New Haven Legal Assistance Association was founded in 1964 to serve low-income neighborhoods in New Haven and provide free lawyers to people who could not afford to pay for help with every day issues like eviction, family law, and income support. Over the past 50+ years we have witnessed and experienced how the legacy of slavery, white supremacy, disenfranchisement, disinvestment, and over-policing have ravaged the Black and Brown communities which we serve. We witness the legacy of police brutality in Black and Brown women afraid to call the police when they are abused. We witness the legacy of exclusionary and violent immigration policies to today’s separation of families where children are held in cages. We witness the legacy of controlling Black and Brown communities by mass incarceration in prisons and detention facilities in which people incarcerated are sentenced to death by unhealthy conditions. We witness the legacy of racist housing policies in the fact that your zip code determines your life expectancy and cruel eviction laws that disproportionately harm Black mothers and children. We witness the legacy of a health care disparities that place Black and Brown people in the bullseye of COVID-19.

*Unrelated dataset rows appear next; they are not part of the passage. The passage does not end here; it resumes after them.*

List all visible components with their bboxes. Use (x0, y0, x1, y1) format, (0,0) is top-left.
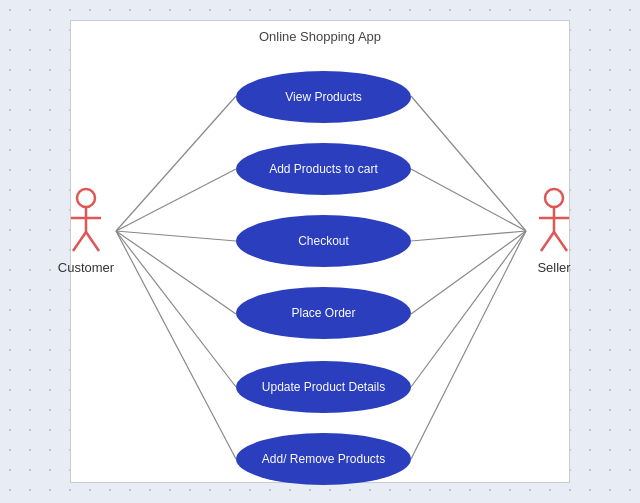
svg-line-3 (116, 231, 236, 314)
usecase-checkout: Checkout (236, 215, 411, 267)
svg-line-15 (73, 232, 86, 251)
svg-point-12 (77, 189, 95, 207)
svg-line-10 (411, 231, 526, 387)
system-label: Online Shopping App (71, 29, 569, 44)
svg-line-9 (411, 231, 526, 314)
usecase-view-products: View Products (236, 71, 411, 123)
seller-label: Seller (537, 260, 570, 275)
svg-line-0 (116, 96, 236, 231)
svg-line-21 (554, 232, 567, 251)
usecase-place-order: Place Order (236, 287, 411, 339)
svg-line-5 (116, 231, 236, 459)
svg-point-17 (545, 189, 563, 207)
svg-line-7 (411, 169, 526, 231)
usecase-update-product: Update Product Details (236, 361, 411, 413)
svg-line-6 (411, 96, 526, 231)
customer-figure (66, 186, 106, 256)
svg-line-8 (411, 231, 526, 241)
svg-line-16 (86, 232, 99, 251)
actor-seller: Seller (524, 186, 584, 275)
svg-line-20 (541, 232, 554, 251)
svg-line-4 (116, 231, 236, 387)
svg-line-1 (116, 169, 236, 231)
usecase-add-to-cart: Add Products to cart (236, 143, 411, 195)
usecase-add-remove: Add/ Remove Products (236, 433, 411, 485)
svg-line-11 (411, 231, 526, 459)
svg-line-2 (116, 231, 236, 241)
actor-customer: Customer (56, 186, 116, 275)
customer-label: Customer (58, 260, 114, 275)
seller-figure (534, 186, 574, 256)
diagram-container: Online Shopping App (70, 20, 570, 483)
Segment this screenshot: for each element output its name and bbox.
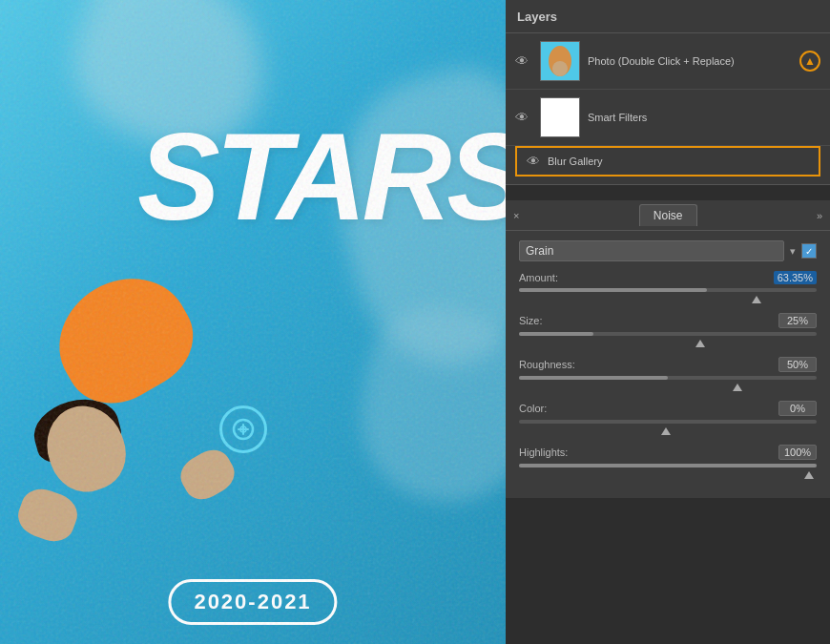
noise-tab-container: Noise xyxy=(639,204,697,226)
filter-body: Grain Dust & Scratches Add Noise ▾ ✓ Amo… xyxy=(506,231,830,498)
color-label: Color: xyxy=(519,403,547,414)
size-slider-track[interactable] xyxy=(519,332,817,336)
visibility-icon-smart-filters[interactable]: 👁 xyxy=(515,110,532,125)
visibility-icon-photo[interactable]: 👁 xyxy=(515,53,532,69)
enable-checkbox[interactable]: ✓ xyxy=(801,243,817,259)
highlights-slider-fill xyxy=(519,464,817,467)
blur-gallery-name: Blur Gallery xyxy=(548,156,602,167)
canvas-area: STARS 2020-2021 xyxy=(0,0,506,644)
color-slider-track[interactable] xyxy=(519,420,817,424)
amount-label-row: Amount: 63.35% xyxy=(519,271,817,284)
right-panel: Layers 👁 Photo (Double Click + Replace) … xyxy=(506,0,830,644)
size-label: Size: xyxy=(519,315,542,326)
close-button[interactable]: × xyxy=(513,210,519,221)
color-value[interactable]: 0% xyxy=(778,401,817,416)
layer-item-photo[interactable]: 👁 Photo (Double Click + Replace) ▲ xyxy=(506,33,830,90)
amount-label: Amount: xyxy=(519,272,558,283)
layer-item-smart-filters[interactable]: 👁 Smart Filters xyxy=(506,90,830,146)
amount-thumb-container xyxy=(519,296,817,303)
layer-name-smart-filters: Smart Filters xyxy=(588,112,820,123)
roughness-slider-track[interactable] xyxy=(519,376,817,380)
highlights-slider-row: Highlights: 100% xyxy=(519,445,817,479)
highlights-label-row: Highlights: 100% xyxy=(519,445,817,460)
layer-thumb-smart-filters xyxy=(540,97,580,137)
highlights-thumb-container xyxy=(519,471,817,479)
roughness-label: Roughness: xyxy=(519,359,575,370)
color-slider-row: Color: 0% xyxy=(519,401,817,435)
amount-slider-fill xyxy=(519,288,707,292)
filter-panel: × Noise » Grain Dust & Scratches Add Noi… xyxy=(506,200,830,498)
roughness-value[interactable]: 50% xyxy=(778,357,817,372)
highlights-slider-thumb[interactable] xyxy=(804,471,814,479)
layers-title: Layers xyxy=(517,10,557,24)
highlights-value[interactable]: 100% xyxy=(778,445,817,460)
roughness-thumb-container xyxy=(519,384,817,391)
layer-expand-button[interactable]: ▲ xyxy=(799,51,820,72)
filter-panel-header: × Noise » xyxy=(506,200,830,231)
color-label-row: Color: 0% xyxy=(519,401,817,416)
grain-dropdown-row: Grain Dust & Scratches Add Noise ▾ ✓ xyxy=(519,240,817,261)
noise-tab[interactable]: Noise xyxy=(639,204,697,226)
size-slider-fill xyxy=(519,332,593,336)
size-label-row: Size: 25% xyxy=(519,313,817,328)
svg-point-4 xyxy=(552,61,568,76)
color-slider-thumb[interactable] xyxy=(661,427,671,435)
size-value[interactable]: 25% xyxy=(778,313,817,328)
roughness-slider-row: Roughness: 50% xyxy=(519,357,817,391)
layers-header: Layers xyxy=(506,0,830,33)
noise-overlay xyxy=(0,0,506,644)
layers-panel: Layers 👁 Photo (Double Click + Replace) … xyxy=(506,0,830,185)
amount-slider-thumb[interactable] xyxy=(752,296,761,303)
roughness-slider-fill xyxy=(519,376,668,380)
size-slider-row: Size: 25% xyxy=(519,313,817,347)
highlights-label: Highlights: xyxy=(519,447,568,458)
roughness-slider-thumb[interactable] xyxy=(733,384,742,391)
visibility-icon-blur-gallery[interactable]: 👁 xyxy=(527,154,544,169)
size-thumb-container xyxy=(519,340,817,347)
size-slider-thumb[interactable] xyxy=(695,340,705,347)
blur-gallery-row[interactable]: 👁 Blur Gallery xyxy=(515,146,820,177)
amount-slider-track[interactable] xyxy=(519,288,817,292)
highlights-slider-track[interactable] xyxy=(519,464,817,467)
amount-slider-row: Amount: 63.35% xyxy=(519,271,817,303)
grain-dropdown[interactable]: Grain Dust & Scratches Add Noise xyxy=(519,240,784,261)
layer-name-photo: Photo (Double Click + Replace) xyxy=(588,55,792,67)
color-thumb-container xyxy=(519,427,817,435)
dropdown-chevron-icon: ▾ xyxy=(790,245,796,258)
amount-value[interactable]: 63.35% xyxy=(774,271,817,284)
layer-thumb-photo xyxy=(540,41,580,81)
collapse-button[interactable]: » xyxy=(817,210,822,221)
roughness-label-row: Roughness: 50% xyxy=(519,357,817,372)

And now, as we grieve the murders of George Floyd, Tony McDade, Breonna Taylor, Ahmaud Arbery, and locally, Mubarak Soulemane (and the many, many, too many, who came before them), we also commit ourselves to dismantle the racist structures that have made their deaths possible. While representing individuals living in poverty can have an enormous impact on one family, legal aid lawyers are too often part of deeply racist legal systems.
We are committed to do the work to balance the individual clients who need our help with the impact litigation and organizing work that is part of the fight to dismantle structures of oppression. We are committed to the communities we serve, and in this fight to end police brutality we at New Haven Legal Assistance stand with CTCORE and Black Lives Matter New Haven, and our own LAA staff member, Kerry Ellington, as they personify our mission: access to justice for all.